*** Opening Entries supplied ***

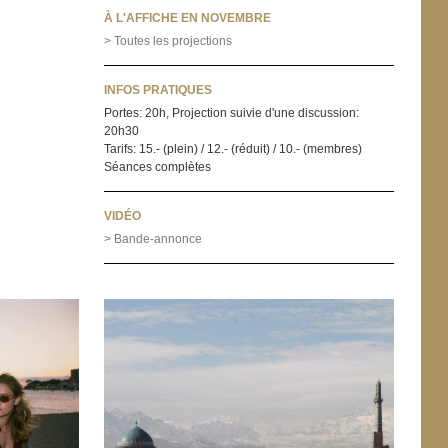
À L'AFFICHE EN NOVEMBRE
> Toutes les projections
INFOS PRATIQUES
Portes: 20h, Projection suivie d'une discussion:
20h30
Tarifs: 15.- (plein) / 12.- (réduit) / 10.- (membres)
Séances complètes
VIDÉO
> Bande-annonce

*** Closing Entries supplied ***

Please, without any pictures, retype the records exactly as they appear.

Response box:
À L'AFFICHE EN NOVEMBRE
> Toutes les projections
INFOS PRATIQUES
Portes: 20h, Projection suivie d'une discussion:
20h30
Tarifs: 15.- (plein) / 12.- (réduit) / 10.- (membres)
Séances complètes
VIDÉO
> Bande-annonce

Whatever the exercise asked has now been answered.